Old Skool by The New Skool
C.B. Derrick | From the 2.20 Aspect Ratio | 01/05/2000
(5 out of 5 stars)
"At first listen, one will be hooked! I can't think of a better jazz soundtrack and I can't think of a post-70s jazz all-star recording that burns on EVERY SINGLE track. To hear cool cats like Nicholas Payton, Joshua Redman, Mark Whitfield and others in the new generation handle this watershed music with such fluidity lets the old fan and new recognize that jazz will transcend. The follow-up KC AFTER DARK: More Music from Robert Altman's Kansas City is equally energetic, expressive and ebuillent. All read the linernotes on how this recording was done in the confines of the movie being made."
Swing, swing, swing!
Robert M. Emanuel | Tucson, AZ United States | 03/29/2001
(5 out of 5 stars)
"Though the movie is painful to watch, its soundtrack is stunning! Like movies where the script was written around the already-planned special effects (MI2 for instance), Altman wanted to craft his work to highlight the music of the era. However, while these special effects movies then become eye-candy, "Kansas City" produces its own sweets: soul-candy! There is not a poor track on the CD. By far, James Carter's rendition of Ben Webster's solo on "Blues in the Dark" is really a high point. The band's rendition of Basie's ahead-of-its-time "Queer Notions" is also absolutely spine tingling when listened to at the right volume. Like sitting in the Hey Hey club in 1937, not 6 feet from the smokey stage. Faithful and respectful to a golden moment and place for jazz, this is not an album for the faint at heart"

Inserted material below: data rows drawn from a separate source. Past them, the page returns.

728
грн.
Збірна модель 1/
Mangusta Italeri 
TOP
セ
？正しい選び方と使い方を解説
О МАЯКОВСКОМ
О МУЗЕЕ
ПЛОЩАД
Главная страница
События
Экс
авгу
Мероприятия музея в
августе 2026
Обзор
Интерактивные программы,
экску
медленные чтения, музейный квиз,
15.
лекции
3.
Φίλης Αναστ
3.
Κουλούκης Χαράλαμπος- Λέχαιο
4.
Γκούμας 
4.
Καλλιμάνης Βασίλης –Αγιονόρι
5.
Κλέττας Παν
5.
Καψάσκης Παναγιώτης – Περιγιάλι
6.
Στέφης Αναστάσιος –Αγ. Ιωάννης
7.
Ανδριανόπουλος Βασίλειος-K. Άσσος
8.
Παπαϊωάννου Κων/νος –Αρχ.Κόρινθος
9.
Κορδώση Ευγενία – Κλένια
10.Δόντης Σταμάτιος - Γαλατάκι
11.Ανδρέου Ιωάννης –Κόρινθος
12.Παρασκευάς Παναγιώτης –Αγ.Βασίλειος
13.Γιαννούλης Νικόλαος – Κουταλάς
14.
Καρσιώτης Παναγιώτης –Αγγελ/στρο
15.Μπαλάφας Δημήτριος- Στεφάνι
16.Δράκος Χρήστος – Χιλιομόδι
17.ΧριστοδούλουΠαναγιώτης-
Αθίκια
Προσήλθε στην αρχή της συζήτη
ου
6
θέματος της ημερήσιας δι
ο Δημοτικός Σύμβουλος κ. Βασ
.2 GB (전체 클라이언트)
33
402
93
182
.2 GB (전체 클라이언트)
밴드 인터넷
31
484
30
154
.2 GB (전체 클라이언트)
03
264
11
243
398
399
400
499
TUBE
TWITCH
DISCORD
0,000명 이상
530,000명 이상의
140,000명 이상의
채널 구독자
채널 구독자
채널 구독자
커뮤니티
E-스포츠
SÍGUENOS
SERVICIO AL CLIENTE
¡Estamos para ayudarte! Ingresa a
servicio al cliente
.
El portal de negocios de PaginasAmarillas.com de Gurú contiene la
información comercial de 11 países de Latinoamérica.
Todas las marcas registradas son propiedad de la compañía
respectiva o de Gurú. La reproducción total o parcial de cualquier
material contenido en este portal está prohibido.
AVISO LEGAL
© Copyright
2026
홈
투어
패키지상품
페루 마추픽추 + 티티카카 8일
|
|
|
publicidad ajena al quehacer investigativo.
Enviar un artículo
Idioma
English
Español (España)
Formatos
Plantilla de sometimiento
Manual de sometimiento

Hang Out at the Hey Hey Club
A. Blasko | Arlington VA | 02/08/2006
(5 out of 5 stars)
"I didn't like Altman's movie at all. But my God, this soundtrack is amazing. Between the swing and bebop eras of jazz was Kansas City -- and you can hear strains of both genres in this album. The music can be loud, racuous -- and a hell of a lot of fun. It also can be soulful and sweet.
This is what jazz is all about. And, like other reviewers, I've put this on at parties and people have also asked me what this was. It stands out that much musically and it's worth every penny.